ホテル事業の客室単価については、過去3年間(13/3~15/3期)の平均でドーミーインは5.3%の上昇、リゾートホテルでは6.1%の上昇率であったが、16/3期からの3年間の計画はそれぞれ2.7%、2.3%の上昇を見込んでいる。16/3期の実績はドーミーインが14.4%と大幅に上回った。リゾートホテルは1.8%上昇。尚、中期計画期間中の設備投資は3年累計で440億円を見込む。

2017年3月期第1四半期決算
前年同期比12.9%の増収、同39.5%の経常増益

売上高は前年同期比12.9%増の324億42百万円。寮事業における期初稼働率は、前年比1.0ポイント増の98.3%と堅調なスタートとなった。ホテル事業においては、ドーミーイン事業、リゾート事業共に堅調な国内旅行者に加え、インバウンド需要が前期を上回って増加を続けていることから、高客室単価にて推移した。その他の事業についても総合ビルマネジメント事業やデベロップメント事業において大幅な増収となった。売上総利益率は0.6ポイント上昇、販管費率が0.6ポイント低下し、営業利益率は1.1ポイント上昇した。この結果、営業利益は前年同期比33.3%増の24億72百万円、経常利益は同39.5%増の22億75百万円、親会社株主に帰属する四半期純利益は同27.5%増の12億円4百万円と大幅な増収増益となった。

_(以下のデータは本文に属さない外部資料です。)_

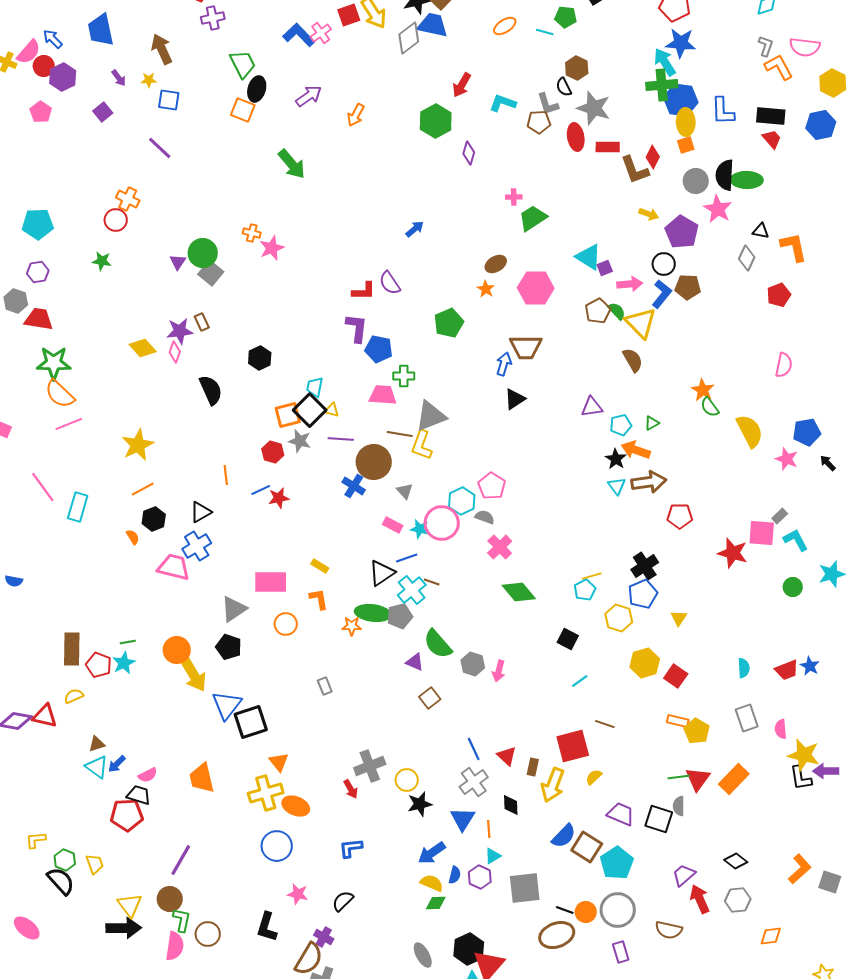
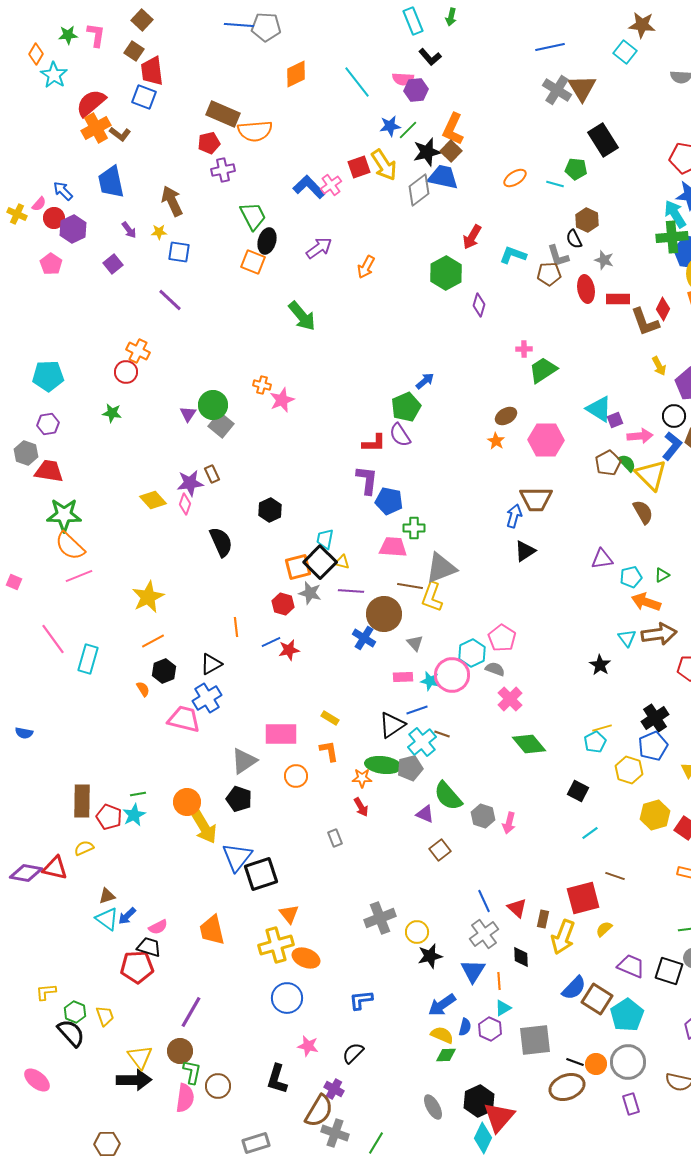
pink semicircle: (29, 52) -> (39, 204), size x0.6
gray star: (594, 108) -> (604, 260), size x0.6
yellow arrow: (649, 214) -> (659, 366), turned 42
green pentagon: (449, 323) -> (406, 407), moved
black star: (616, 459) -> (600, 665), moved
pink rectangle: (393, 525) -> (403, 677), turned -30
red arrow: (351, 789) -> (361, 807), moved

営業利益率は前年同期比1.1ポイント上昇の7.6%。創業以来、主力とし安定成長してきた寮事業の向上が顕著。成長著しいホテル事業も利益率が伸びた。その他の事業は大幅な改善。

寮事業

売上高は前年同期比2.9%増の115億46百万円、営業利益は同31.9%増の19億63百万円。期初稼働率は98.3%と前年を1.0ポイント上回る水準でのスタート。6月末現在の稼働契約者数は前年同期比1,223名増の34,568名となった。学生寮事業が堅調に推移したことに加え、社員寮事業において新入社員の増加や、新たに寮制度を導入する企業が増加したことにより、大幅に契約者数が増加した。尚、4月に発生日した熊本地震の影響は軽微なものにとどまった。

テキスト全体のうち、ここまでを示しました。